◆ Action item: Restate all the entries exactly as they appear, apart from the pictures.

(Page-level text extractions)
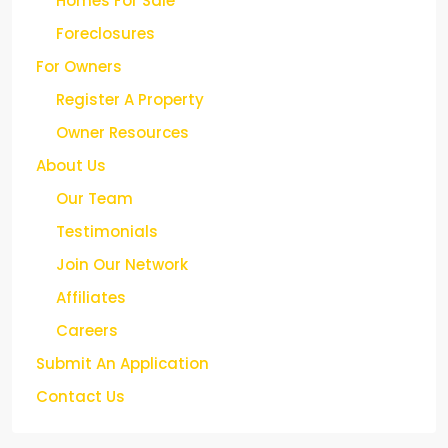
Homes For Sale
Foreclosures
For Owners
Register A Property
Owner Resources
About Us
Our Team
Testimonials
Join Our Network
Affiliates
Careers
Submit An Application
Contact Us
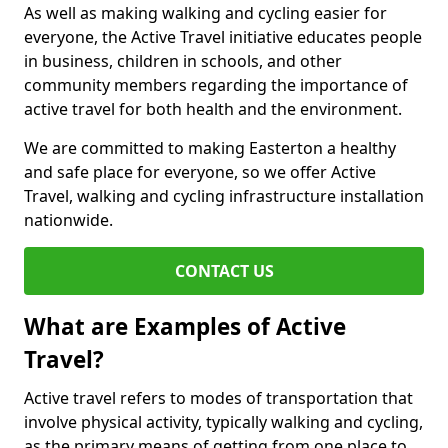
As well as making walking and cycling easier for
everyone, the Active Travel initiative educates people
in business, children in schools, and other
community members regarding the importance of
active travel for both health and the environment.
We are committed to making Easterton a healthy
and safe place for everyone, so we offer Active
Travel, walking and cycling infrastructure installation
nationwide.
CONTACT US
What are Examples of Active
Travel?
Active travel refers to modes of transportation that
involve physical activity, typically walking and cycling,
as the primary means of getting from one place to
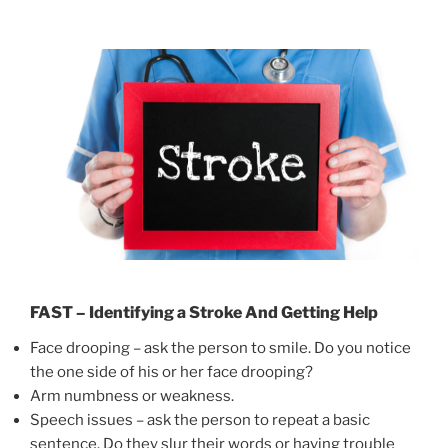
FAST – Identifying a Stroke And Getting Help
Face drooping – ask the person to smile. Do you notice
the one side of his or her face drooping?
Arm numbness or weakness.
Speech issues – ask the person to repeat a basic
sentence. Do they slur their words or having trouble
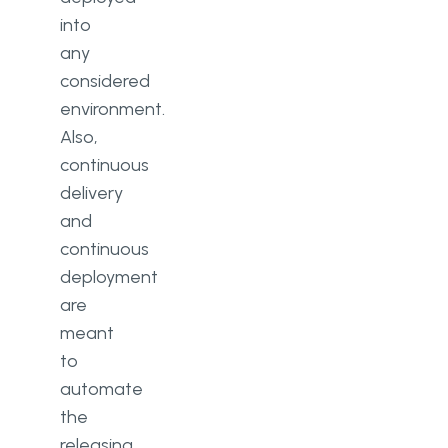
into
any
considered
environment.
Also,
continuous
delivery
and
continuous
deployment
are
meant
to
automate
the
releasing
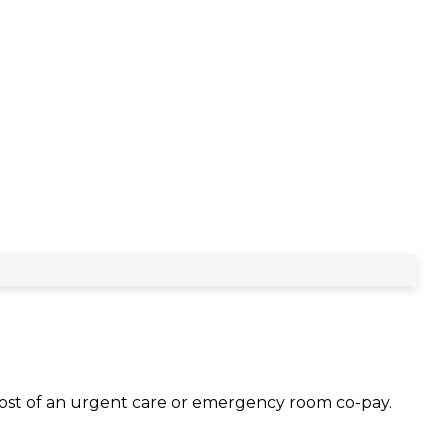
 cost of an urgent care or emergency room co-pay.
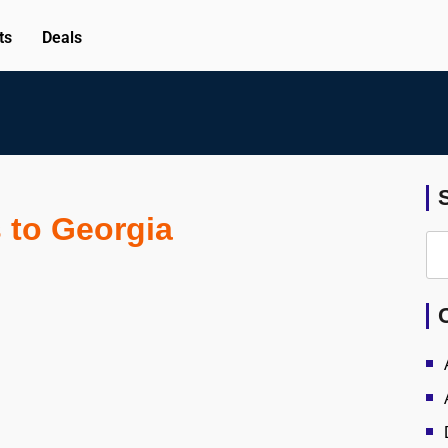
ts
Deals
s to Georgia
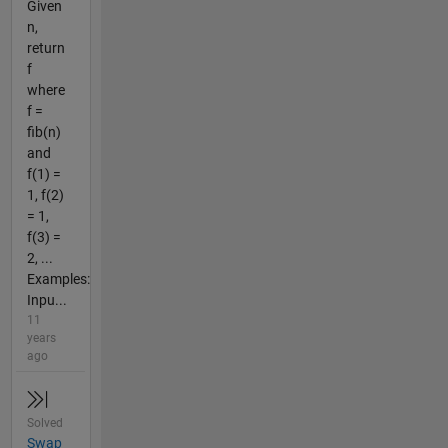
Given
n,
return
f
where
f =
fib(n)
and
f(1) =
1, f(2)
= 1,
f(3) =
2, ...
Examples:
Inpu...
11
years
ago
Solved
Swap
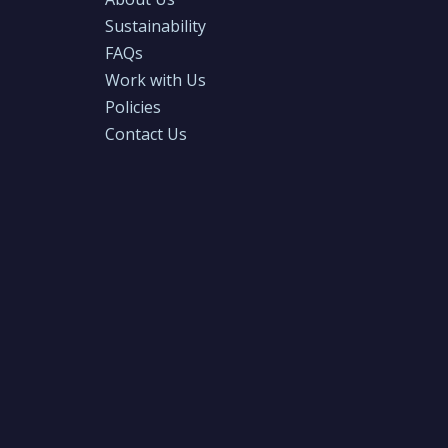
Sustainability
FAQs
Work with Us
Policies
Contact Us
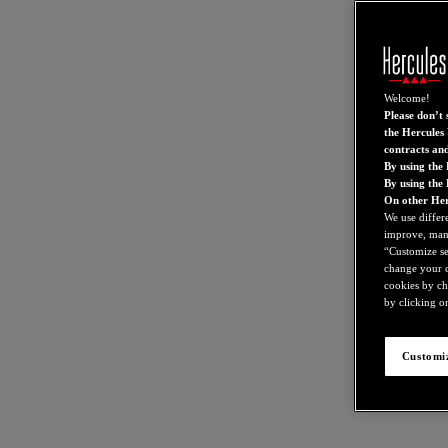
Welcome!
Please don’t s
the Hercules 
contracts an
By using the 
By using the
On other Her
We use differ
improve, mana
“Customize set
change your c
cookies by ch
by clicking on
Customiz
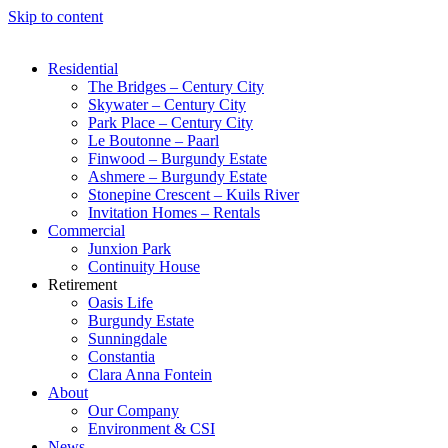
Skip to content
Residential
The Bridges – Century City
Skywater – Century City
Park Place – Century City
Le Boutonne – Paarl
Finwood – Burgundy Estate
Ashmere – Burgundy Estate
Stonepine Crescent – Kuils River
Invitation Homes – Rentals
Commercial
Junxion Park
Continuity House
Retirement
Oasis Life
Burgundy Estate
Sunningdale
Constantia
Clara Anna Fontein
About
Our Company
Environment & CSI
News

◆ Your response:
Homes For Sale
Foreclosures
For Owners
Register A Property
Owner Resources
About Us
Our Team
Testimonials
Join Our Network
Affiliates
Careers
Submit An Application
Contact Us
As well as making walking and cycling easier for
everyone, the Active Travel initiative educates people
in business, children in schools, and other
community members regarding the importance of
active travel for both health and the environment.
We are committed to making Easterton a healthy
and safe place for everyone, so we offer Active
Travel, walking and cycling infrastructure installation
nationwide.
CONTACT US
What are Examples of Active
Travel?
Active travel refers to modes of transportation that
involve physical activity, typically walking and cycling,
as the primary means of getting from one place to
FAST – Identifying a Stroke And Getting Help
Face drooping – ask the person to smile. Do you notice
the one side of his or her face drooping?
Arm numbness or weakness.
Speech issues – ask the person to repeat a basic
sentence. Do they slur their words or having trouble
into
any
considered
environment.
Also,
continuous
delivery
and
continuous
deployment
are
meant
to
automate
the
releasing
 cost of an urgent care or emergency room co-pay.
ts
Deals
s to Georgia
Given
n,
return
f
where
f =
fib(n)
and
f(1) =
1, f(2)
= 1,
f(3) =
2, ...
Examples:
Inpu...
11
years
ago
Solved
Swap
Sustainability
FAQs
Work with Us
Policies
Contact Us
Welcome!
Please don’t s
the Hercules 
contracts an
By using the 
By using the
On other Her
We use differ
improve, mana
“Customize set
change your c
cookies by ch
by clicking on
Customiz
Skip to content
Residential
The Bridges – Century City
Skywater – Century City
Park Place – Century City
Le Boutonne – Paarl
Finwood – Burgundy Estate
Ashmere – Burgundy Estate
Stonepine Crescent – Kuils River
Invitation Homes – Rentals
Commercial
Junxion Park
Continuity House
Retirement
Oasis Life
Burgundy Estate
Sunningdale
Constantia
Clara Anna Fontein
About
Our Company
Environment & CSI
News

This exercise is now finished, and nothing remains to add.